I feel fortunate to have had such a strong team of people to do this work (including many whom I did not mention by name above), and I believe we have made a contribution to modern causality research and especially its links to machine learning: both by using learning methods to develop datadriven causal methods, and by using inspiration from causality to better understand machine learning and develop new learning methods. In that respect, representation learning and disentanglement are intriguing fields. I recall a number of discussions with Yoshua Bengio when I was a member of the review panel and advisory board of the CIFAR program. He was driven by the goal to disentangle the underlying factors of variation in data using deep learning, and I was arguing that this is a causal question. Our opinions have since then converged, and research has started to appear that combines both fields (1901.10912; RIMs; 1811.12359; Suter.1811.00007; 1711.08936).

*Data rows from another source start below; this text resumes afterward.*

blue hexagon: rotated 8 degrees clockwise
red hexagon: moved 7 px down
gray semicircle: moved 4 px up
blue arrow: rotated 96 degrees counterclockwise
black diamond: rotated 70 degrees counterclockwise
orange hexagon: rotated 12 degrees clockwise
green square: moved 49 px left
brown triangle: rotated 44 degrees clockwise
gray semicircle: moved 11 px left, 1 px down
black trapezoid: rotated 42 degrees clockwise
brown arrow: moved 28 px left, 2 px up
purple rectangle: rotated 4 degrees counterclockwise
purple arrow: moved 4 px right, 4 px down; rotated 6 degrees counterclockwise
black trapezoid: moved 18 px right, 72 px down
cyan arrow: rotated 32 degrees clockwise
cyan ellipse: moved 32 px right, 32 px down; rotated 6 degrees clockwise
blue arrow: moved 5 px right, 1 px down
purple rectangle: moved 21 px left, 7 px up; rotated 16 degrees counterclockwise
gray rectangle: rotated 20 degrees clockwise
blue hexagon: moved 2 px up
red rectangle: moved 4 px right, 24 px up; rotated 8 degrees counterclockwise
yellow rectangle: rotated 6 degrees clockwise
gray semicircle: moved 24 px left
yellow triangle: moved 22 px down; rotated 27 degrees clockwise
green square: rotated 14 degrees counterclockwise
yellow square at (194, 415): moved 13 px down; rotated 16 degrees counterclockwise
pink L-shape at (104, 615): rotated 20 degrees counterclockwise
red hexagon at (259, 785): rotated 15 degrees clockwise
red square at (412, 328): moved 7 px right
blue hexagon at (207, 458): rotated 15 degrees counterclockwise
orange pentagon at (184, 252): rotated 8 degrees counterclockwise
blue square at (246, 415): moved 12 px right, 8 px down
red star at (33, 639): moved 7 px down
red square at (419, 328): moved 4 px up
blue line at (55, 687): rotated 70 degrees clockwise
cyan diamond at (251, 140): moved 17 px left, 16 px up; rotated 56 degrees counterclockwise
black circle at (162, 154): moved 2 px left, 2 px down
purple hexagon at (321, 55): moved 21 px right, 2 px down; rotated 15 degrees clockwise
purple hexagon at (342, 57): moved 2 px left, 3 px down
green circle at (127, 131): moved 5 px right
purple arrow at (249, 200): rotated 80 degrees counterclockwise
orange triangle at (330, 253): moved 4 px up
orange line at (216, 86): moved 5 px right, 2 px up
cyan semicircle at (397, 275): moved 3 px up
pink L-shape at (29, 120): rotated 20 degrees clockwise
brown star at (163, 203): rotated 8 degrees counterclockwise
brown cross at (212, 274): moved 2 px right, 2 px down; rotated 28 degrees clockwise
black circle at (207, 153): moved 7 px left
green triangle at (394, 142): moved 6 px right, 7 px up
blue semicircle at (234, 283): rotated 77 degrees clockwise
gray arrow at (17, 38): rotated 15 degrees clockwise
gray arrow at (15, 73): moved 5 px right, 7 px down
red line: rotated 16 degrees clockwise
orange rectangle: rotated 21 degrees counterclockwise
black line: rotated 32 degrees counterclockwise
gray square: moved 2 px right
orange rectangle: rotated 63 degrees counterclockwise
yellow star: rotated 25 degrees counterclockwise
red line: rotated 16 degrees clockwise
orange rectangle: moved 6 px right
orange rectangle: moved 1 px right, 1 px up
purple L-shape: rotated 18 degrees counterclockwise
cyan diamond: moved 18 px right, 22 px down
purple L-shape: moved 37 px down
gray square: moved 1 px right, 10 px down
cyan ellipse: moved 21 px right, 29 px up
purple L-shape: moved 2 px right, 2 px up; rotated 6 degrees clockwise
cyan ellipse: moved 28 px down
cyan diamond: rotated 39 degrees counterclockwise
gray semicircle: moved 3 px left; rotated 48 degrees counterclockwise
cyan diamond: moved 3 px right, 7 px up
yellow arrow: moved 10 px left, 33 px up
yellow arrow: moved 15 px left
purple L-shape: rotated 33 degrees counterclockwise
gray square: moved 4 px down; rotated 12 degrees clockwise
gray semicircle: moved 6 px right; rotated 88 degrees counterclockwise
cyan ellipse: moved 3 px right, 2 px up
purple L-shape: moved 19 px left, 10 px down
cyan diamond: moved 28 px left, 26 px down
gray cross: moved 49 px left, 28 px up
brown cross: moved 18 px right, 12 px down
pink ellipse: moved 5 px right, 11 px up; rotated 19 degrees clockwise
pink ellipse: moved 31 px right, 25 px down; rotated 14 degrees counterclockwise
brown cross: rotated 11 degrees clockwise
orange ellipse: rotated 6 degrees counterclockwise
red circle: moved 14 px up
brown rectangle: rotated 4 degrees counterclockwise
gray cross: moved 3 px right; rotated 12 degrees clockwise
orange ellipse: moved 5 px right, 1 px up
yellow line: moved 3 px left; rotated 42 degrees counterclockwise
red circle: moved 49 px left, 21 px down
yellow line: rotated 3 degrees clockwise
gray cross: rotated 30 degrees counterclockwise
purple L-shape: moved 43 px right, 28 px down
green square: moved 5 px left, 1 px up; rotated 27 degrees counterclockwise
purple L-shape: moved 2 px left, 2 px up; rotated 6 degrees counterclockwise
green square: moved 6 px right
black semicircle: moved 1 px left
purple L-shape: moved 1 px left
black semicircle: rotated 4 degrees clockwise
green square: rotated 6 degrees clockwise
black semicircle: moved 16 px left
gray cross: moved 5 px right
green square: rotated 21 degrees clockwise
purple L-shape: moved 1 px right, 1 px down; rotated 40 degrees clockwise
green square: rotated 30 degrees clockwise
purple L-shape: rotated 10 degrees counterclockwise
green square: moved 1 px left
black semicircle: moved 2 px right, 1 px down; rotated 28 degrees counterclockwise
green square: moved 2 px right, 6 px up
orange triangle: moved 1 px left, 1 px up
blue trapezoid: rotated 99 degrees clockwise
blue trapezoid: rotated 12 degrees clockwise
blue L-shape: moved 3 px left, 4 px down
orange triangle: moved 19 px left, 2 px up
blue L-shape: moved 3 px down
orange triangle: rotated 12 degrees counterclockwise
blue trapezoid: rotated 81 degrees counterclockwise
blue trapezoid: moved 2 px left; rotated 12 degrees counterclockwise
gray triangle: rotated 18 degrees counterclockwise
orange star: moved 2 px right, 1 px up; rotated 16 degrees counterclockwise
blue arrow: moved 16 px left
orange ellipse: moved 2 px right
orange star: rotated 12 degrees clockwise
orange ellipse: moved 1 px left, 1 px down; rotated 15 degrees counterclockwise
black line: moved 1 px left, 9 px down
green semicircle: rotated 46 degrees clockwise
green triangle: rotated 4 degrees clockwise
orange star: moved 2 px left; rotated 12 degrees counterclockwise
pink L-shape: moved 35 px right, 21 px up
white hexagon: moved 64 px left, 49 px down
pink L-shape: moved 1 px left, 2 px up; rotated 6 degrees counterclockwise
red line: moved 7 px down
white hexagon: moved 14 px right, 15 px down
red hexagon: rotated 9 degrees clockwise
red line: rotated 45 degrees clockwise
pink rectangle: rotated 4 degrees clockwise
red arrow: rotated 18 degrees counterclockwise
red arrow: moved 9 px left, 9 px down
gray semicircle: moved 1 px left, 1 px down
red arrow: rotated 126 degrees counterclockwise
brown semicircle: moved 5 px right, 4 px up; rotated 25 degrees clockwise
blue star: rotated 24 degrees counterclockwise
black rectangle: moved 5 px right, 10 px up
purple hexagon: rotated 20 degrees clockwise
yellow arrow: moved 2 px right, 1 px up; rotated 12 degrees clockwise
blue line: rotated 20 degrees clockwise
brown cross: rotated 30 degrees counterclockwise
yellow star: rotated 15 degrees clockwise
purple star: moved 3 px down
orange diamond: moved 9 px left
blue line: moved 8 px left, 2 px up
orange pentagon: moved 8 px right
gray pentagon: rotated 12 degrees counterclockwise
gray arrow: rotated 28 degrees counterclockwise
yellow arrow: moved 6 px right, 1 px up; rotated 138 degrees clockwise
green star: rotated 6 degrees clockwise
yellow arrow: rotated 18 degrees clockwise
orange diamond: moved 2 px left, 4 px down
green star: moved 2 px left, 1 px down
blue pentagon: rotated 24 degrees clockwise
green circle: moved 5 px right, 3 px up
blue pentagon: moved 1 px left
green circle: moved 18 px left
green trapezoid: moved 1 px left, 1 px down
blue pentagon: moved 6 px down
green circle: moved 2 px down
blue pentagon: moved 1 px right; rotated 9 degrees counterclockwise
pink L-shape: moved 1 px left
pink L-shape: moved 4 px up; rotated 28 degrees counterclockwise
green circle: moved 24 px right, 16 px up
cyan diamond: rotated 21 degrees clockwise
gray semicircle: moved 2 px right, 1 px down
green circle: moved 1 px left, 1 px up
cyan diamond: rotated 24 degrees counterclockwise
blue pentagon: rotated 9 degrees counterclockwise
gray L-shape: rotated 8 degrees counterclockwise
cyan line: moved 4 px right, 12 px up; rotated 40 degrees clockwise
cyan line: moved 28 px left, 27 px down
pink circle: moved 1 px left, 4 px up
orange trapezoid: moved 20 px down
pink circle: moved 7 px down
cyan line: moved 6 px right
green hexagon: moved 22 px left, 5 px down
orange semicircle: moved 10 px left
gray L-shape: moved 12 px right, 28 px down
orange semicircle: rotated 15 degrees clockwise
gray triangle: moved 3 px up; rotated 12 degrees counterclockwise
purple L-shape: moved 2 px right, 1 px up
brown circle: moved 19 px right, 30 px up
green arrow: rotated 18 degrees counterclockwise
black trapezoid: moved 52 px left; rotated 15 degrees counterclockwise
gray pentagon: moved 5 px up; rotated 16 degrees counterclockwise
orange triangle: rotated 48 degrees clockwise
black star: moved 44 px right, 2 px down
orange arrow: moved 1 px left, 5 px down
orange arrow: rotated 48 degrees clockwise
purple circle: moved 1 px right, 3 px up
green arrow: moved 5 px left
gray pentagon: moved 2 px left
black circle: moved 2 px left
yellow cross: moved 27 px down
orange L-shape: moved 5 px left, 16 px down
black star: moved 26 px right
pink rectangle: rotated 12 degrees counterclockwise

All this is still in its infancy, and the above account is personal and thus biased — I apologize for any omissions. With the current hype around machine learning, there is much to say in favor of some humility towards what machine learning can do, and thus towards the current state of AI — the hard problems have not been solved yet, making basic research in this field all the more exciting.
Acknowledgments
Many thanks to all past and present members of the Tübingen causality team, without whose work and insights this article would not exist, in particular to Dominik Janzing and Chaochao Lu who read a version of the manuscript. The above writeup has also benefitted from discussions with Elias Bareinboim, Yoshua Bengio, Christoph Bohle, Leon Bottou, Anirudh Goyal, Isabelle Guyon, Judea Pearl, and Vladimir Vapnik.